> [Given data]

******

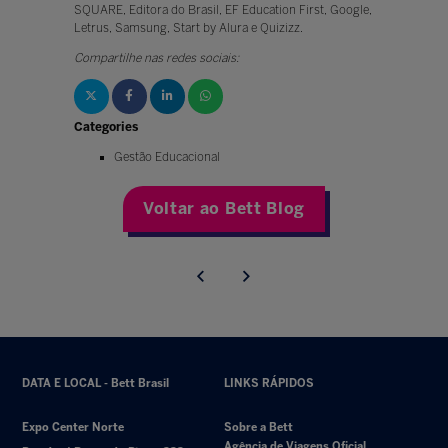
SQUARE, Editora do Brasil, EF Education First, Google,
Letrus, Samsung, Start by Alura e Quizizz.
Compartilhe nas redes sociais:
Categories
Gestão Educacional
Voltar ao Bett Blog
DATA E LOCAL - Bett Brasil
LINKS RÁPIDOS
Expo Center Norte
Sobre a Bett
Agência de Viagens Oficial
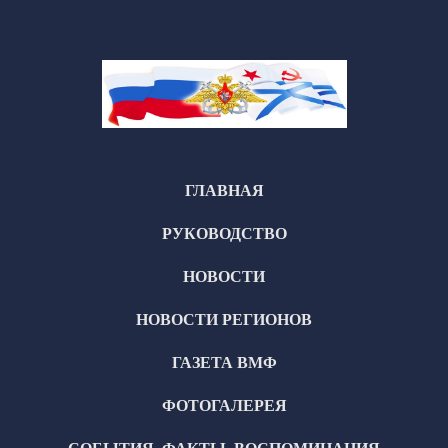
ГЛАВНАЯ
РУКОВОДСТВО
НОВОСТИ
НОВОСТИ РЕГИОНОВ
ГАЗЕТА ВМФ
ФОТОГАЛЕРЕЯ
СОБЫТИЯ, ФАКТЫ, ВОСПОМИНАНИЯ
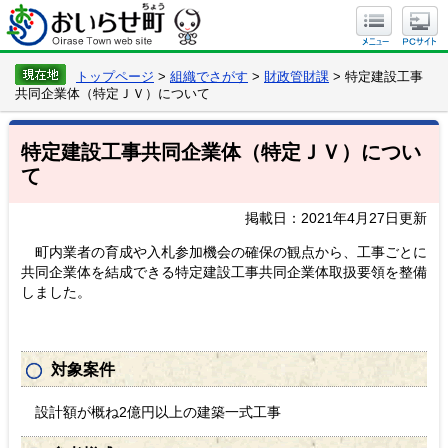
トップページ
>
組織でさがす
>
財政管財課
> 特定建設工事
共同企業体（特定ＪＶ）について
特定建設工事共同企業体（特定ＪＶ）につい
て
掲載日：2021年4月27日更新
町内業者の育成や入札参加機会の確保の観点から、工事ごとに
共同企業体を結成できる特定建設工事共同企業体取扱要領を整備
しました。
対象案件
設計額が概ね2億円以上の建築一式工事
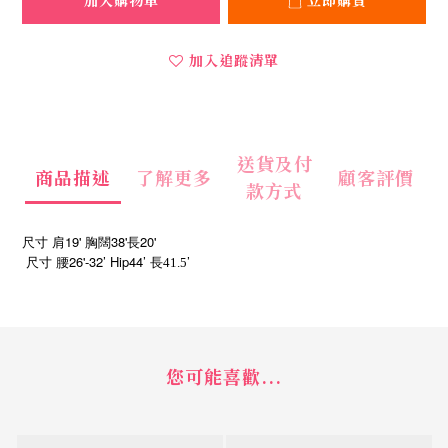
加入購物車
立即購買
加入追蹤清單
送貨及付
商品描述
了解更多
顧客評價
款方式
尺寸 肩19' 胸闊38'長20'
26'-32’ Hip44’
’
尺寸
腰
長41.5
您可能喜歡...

******

> [Your objective] Include the first line of the records, the line containing "Sobre a Bett", and every line between them, repeated exactly. Skip the pictures.

> [Solution for this exercise]
SQUARE, Editora do Brasil, EF Education First, Google,
Letrus, Samsung, Start by Alura e Quizizz.
Compartilhe nas redes sociais:
Categories
Gestão Educacional
Voltar ao Bett Blog
DATA E LOCAL - Bett Brasil
LINKS RÁPIDOS
Expo Center Norte
Sobre a Bett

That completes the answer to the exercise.